▶ **Work request**
Only the lines below from the one containing "Descubre los rivales del SEAT" through the one containing "Maj Z Sercem" belong in the answer, set down exactly, with the pictures left out.

Stored items from a collection
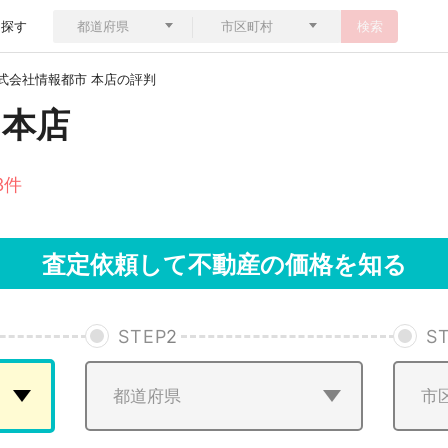
ら探す
検索
式会社情報都市 本店の評判
 本店
3件
査定依頼して不動産の価格を知る
STEP
2
S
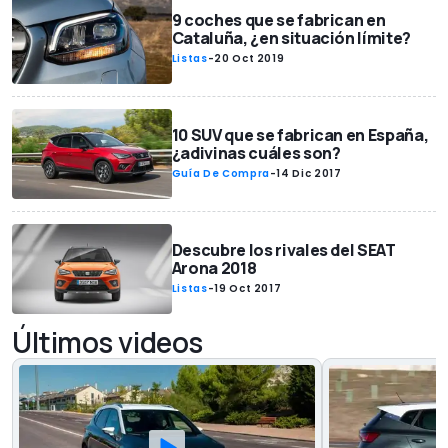
9 coches que se fabrican en
Cataluña, ¿en situación límite?
Listas
-
20 Oct 2019
10 SUV que se fabrican en España,
¿adivinas cuáles son?
Guía De Compra
-
14 Dic 2017
Descubre los rivales del SEAT
Arona 2018
Listas
-
19 Oct 2017
Últimos videos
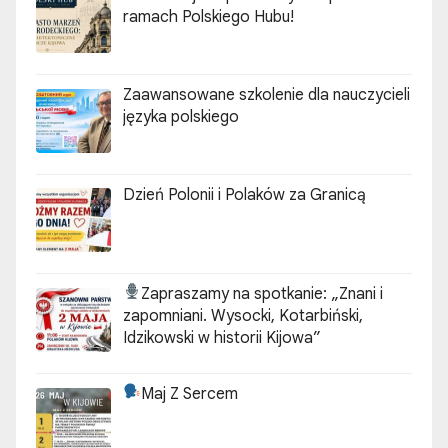
ramach Polskiego Hubu!
Zaawansowane szkolenie dla nauczycieli
języka polskiego
Dzień Polonii i Polaków za Granicą
Zapraszamy na spotkanie:
„Znani i
zapomniani. Wysocki, Kotarbiński,
Idzikowski w historii Kijowa”
Maj Z Sercem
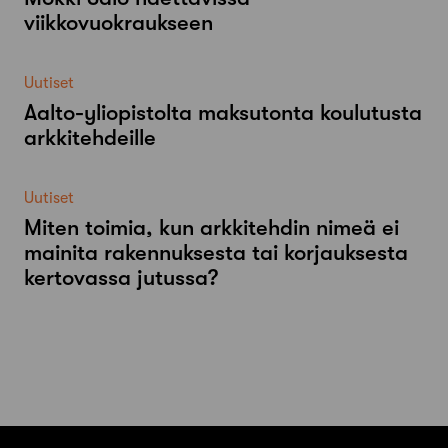
viikkovuokraukseen
Uutiset
Aalto-​yliopistolta maksutonta koulutusta
arkkitehdeille
Uutiset
Miten toimia, kun arkkitehdin nimeä ei
mainita rakennuksesta tai korjauksesta
kertovassa jutussa?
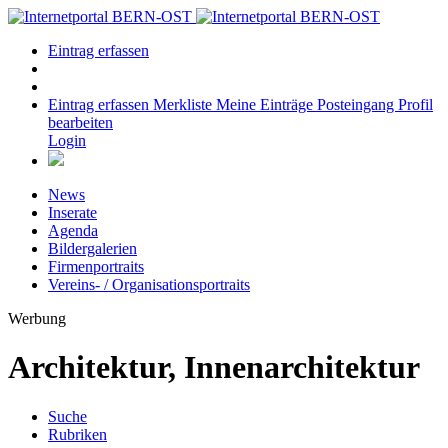
Eintrag erfassen
Eintrag erfassen
Merkliste
Meine Einträge
Posteingang
Profil
bearbeiten
Login
News
Inserate
Agenda
Bildergalerien
Firmenportraits
Vereins- / Organisationsportraits
Werbung
Architektur, Innenarchitektur
Suche
Rubriken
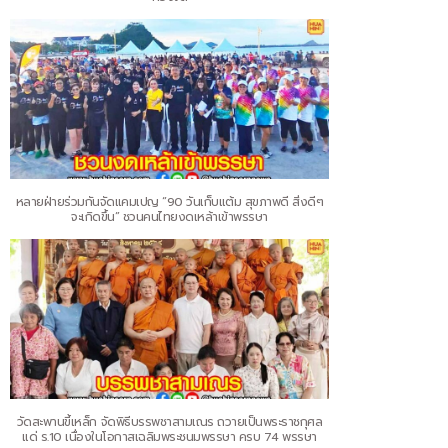
หลายฝ่ายร่วมกันจัดแคมเปญ “90 วันเก็บแต้ม สุขภาพดี สิ่งดีๆ
จะเกิดขึ้น” ชวนคนไทยงดเหล้าเข้าพรรษา
วัดสะพานขี้เหล็ก จัดพิธีบรรพชาสามเณร ถวายเป็นพระราชกุศล
แด่ ร.10 เนื่องในโอกาสเฉลิมพระชนมพรรษา ครบ 74 พรรษา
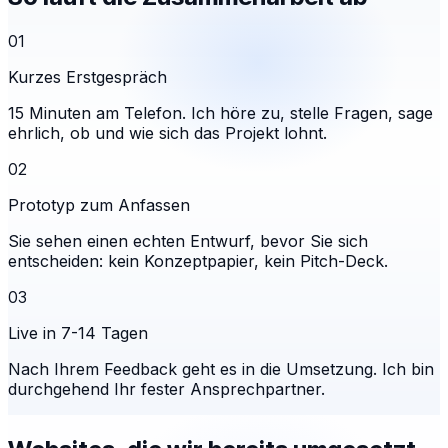
01
Kurzes Erstgespräch
15 Minuten am Telefon. Ich höre zu, stelle Fragen, sage
ehrlich, ob und wie sich das Projekt lohnt.
02
Prototyp zum Anfassen
Sie sehen einen echten Entwurf, bevor Sie sich
entscheiden: kein Konzeptpapier, kein Pitch-Deck.
03
Live in 7-14 Tagen
Nach Ihrem Feedback geht es in die Umsetzung. Ich bin
durchgehend Ihr fester Ansprechpartner.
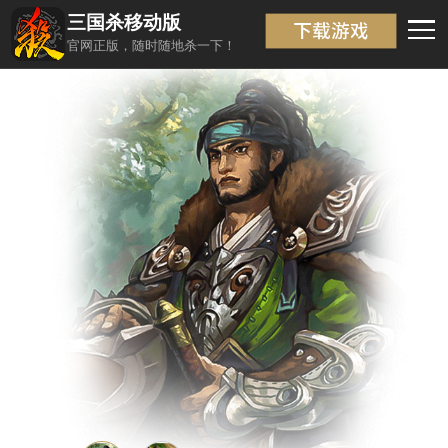
三国杀移动版
武将信息
返回
官网正版，随时随地杀一下！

▶ **Exercise answer**
Descubre los rivales del SEAT
Arona 2018
Listas
-
19 Oct 2017
Últimos videos
ramach Polskiego Hubu!
Zaawansowane szkolenie dla nauczycieli
języka polskiego
Dzień Polonii i Polaków za Granicą
Zapraszamy na spotkanie:
„Znani i
zapomniani. Wysocki, Kotarbiński,
Idzikowski w historii Kijowa”
Maj Z Sercem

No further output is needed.